# Your objective
Look through the records, and whenever a line includes the word "apps", copy it.

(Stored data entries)

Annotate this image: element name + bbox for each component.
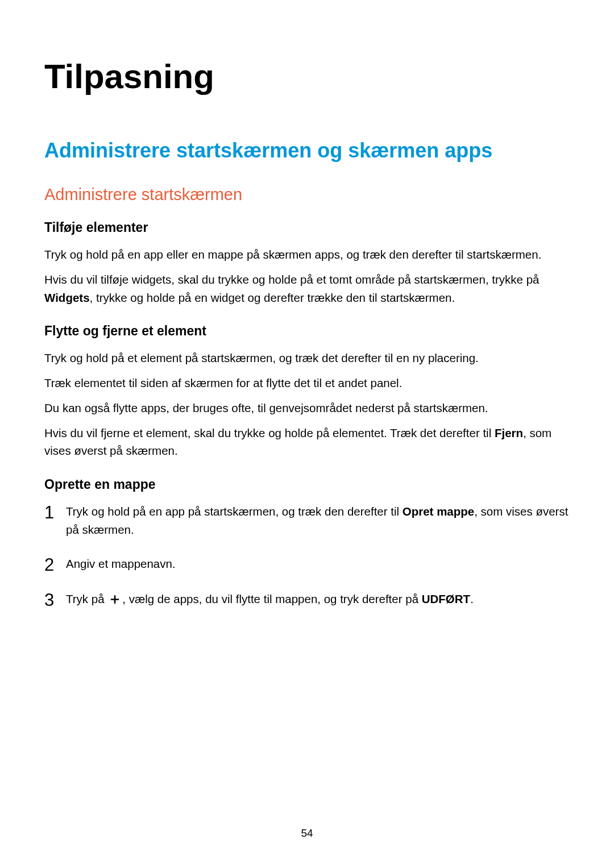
step-number: 1 (44, 499, 54, 526)
main-title: Tilpasning (44, 57, 570, 96)
step-3: 3 Tryk på ＋, vælg de apps, du vil flytte… (44, 590, 570, 609)
text-fragment: Hvis du vil tilføje widgets, skal du try… (44, 273, 539, 286)
flytte-p4: Hvis du vil fjerne et element, skal du t… (44, 424, 570, 460)
step-1: 1 Tryk og hold på en app på startskærmen… (44, 502, 570, 539)
page-content: Tilpasning Administrere startskærmen og … (0, 0, 614, 609)
bold-udfort: UDFØRT (422, 592, 470, 605)
step-number: 2 (44, 551, 54, 579)
heading-tilfoje: Tilføje elementer (44, 220, 570, 235)
section-title: Administrere startskærmen og skærmen app… (44, 139, 570, 163)
heading-flytte: Flytte og fjerne et element (44, 323, 570, 339)
flytte-p2: Træk elementet til siden af skærmen for … (44, 374, 570, 392)
text-fragment: Tryk og hold på en app på startskærmen, … (66, 505, 403, 518)
bold-widgets: Widgets (44, 291, 90, 304)
subsection-title: Administrere startskærmen (44, 185, 570, 204)
flytte-p1: Tryk og hold på et element på startskærm… (44, 349, 570, 367)
tilfoje-p2: Hvis du vil tilføje widgets, skal du try… (44, 271, 570, 307)
steps-list: 1 Tryk og hold på en app på startskærmen… (44, 502, 570, 609)
step-2: 2 Angiv et mappenavn. (44, 555, 570, 574)
plus-icon: ＋ (107, 593, 122, 605)
text-fragment: , trykke og holde på en widget og dereft… (90, 291, 455, 304)
text-fragment: . (470, 592, 474, 605)
tilfoje-p1: Tryk og hold på en app eller en mappe på… (44, 246, 570, 264)
bold-fjern: Fjern (495, 426, 523, 439)
text-fragment: Angiv et mappenavn. (66, 557, 176, 570)
page-number: 54 (0, 827, 614, 840)
text-fragment: Hvis du vil fjerne et element, skal du t… (44, 426, 495, 439)
text-fragment: Tryk på (66, 592, 107, 605)
flytte-p3: Du kan også flytte apps, der bruges ofte… (44, 399, 570, 417)
bold-opret-mappe: Opret mappe (403, 505, 474, 518)
heading-oprette: Oprette en mappe (44, 477, 570, 492)
text-fragment: , vælg de apps, du vil flytte til mappen… (122, 592, 421, 605)
step-number: 3 (44, 587, 54, 614)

# Finished exercise
step-3: 3 Tryk på ＋, vælg de apps, du vil flytte… (44, 590, 570, 609)
flytte-p3: Du kan også flytte apps, der bruges ofte… (44, 399, 570, 417)
text-fragment: , vælg de apps, du vil flytte til mappen… (122, 592, 421, 605)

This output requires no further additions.